Segment Open

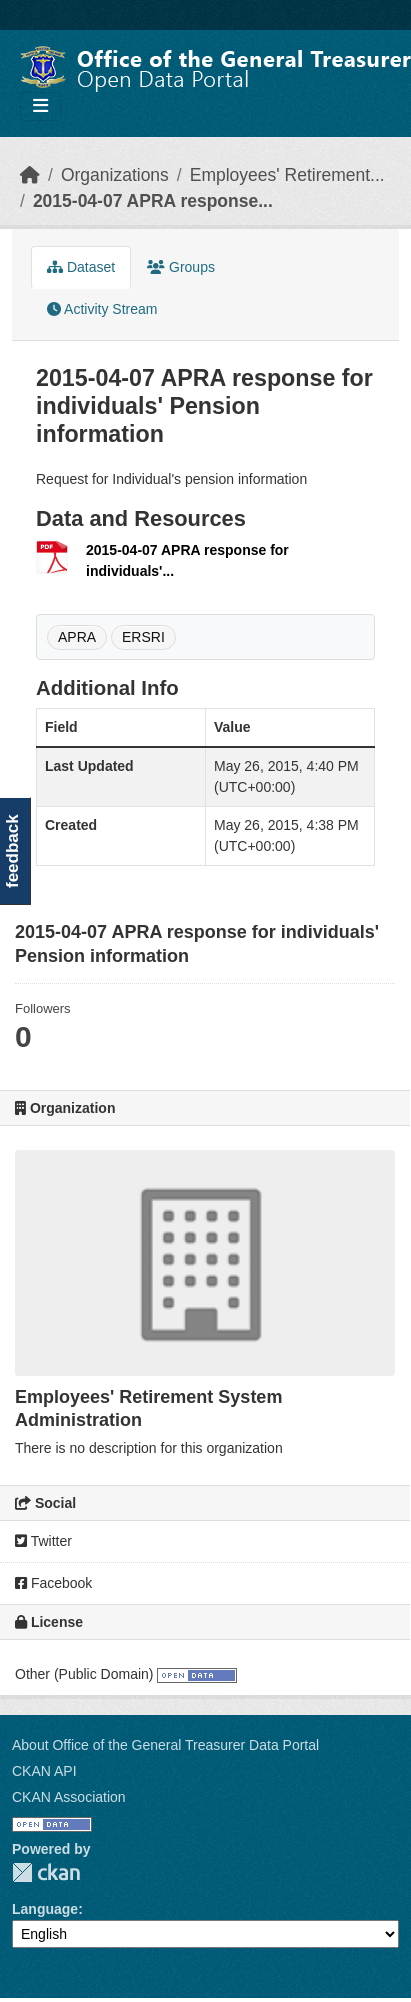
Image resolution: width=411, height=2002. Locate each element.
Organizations (115, 175)
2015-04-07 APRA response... (153, 201)
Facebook (53, 1583)
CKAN (46, 1872)
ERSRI (143, 637)
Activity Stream (102, 309)
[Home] (30, 175)
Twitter (43, 1541)
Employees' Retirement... (287, 175)
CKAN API (44, 1771)
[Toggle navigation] (40, 106)
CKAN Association (69, 1797)
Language (45, 1909)
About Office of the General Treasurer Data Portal (165, 1745)
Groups (181, 267)
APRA (77, 637)
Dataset (81, 267)
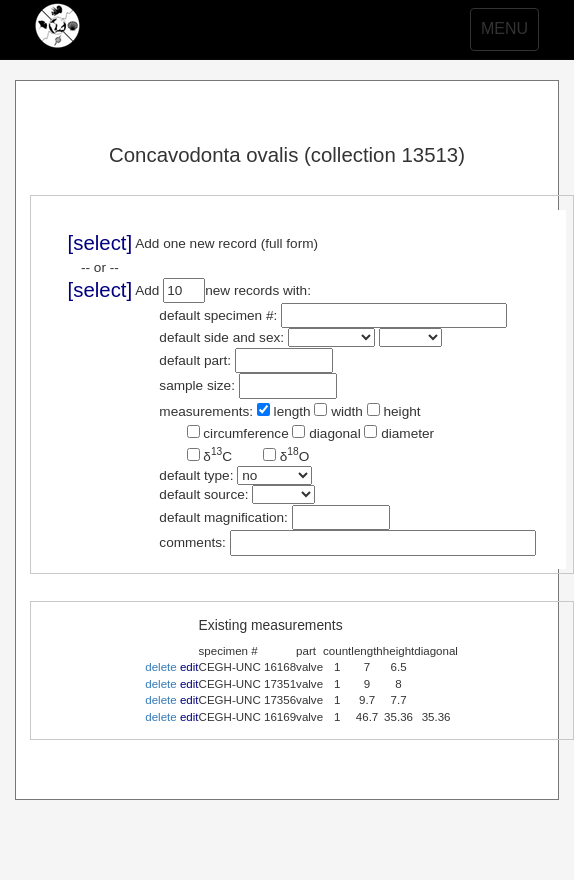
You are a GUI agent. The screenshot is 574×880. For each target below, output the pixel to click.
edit (189, 667)
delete (160, 667)
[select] (100, 243)
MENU (509, 34)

Segment Closed

Task instructions: What is needed is how many lines of the listing include the string "each", given as a bare number.

Solution below: 2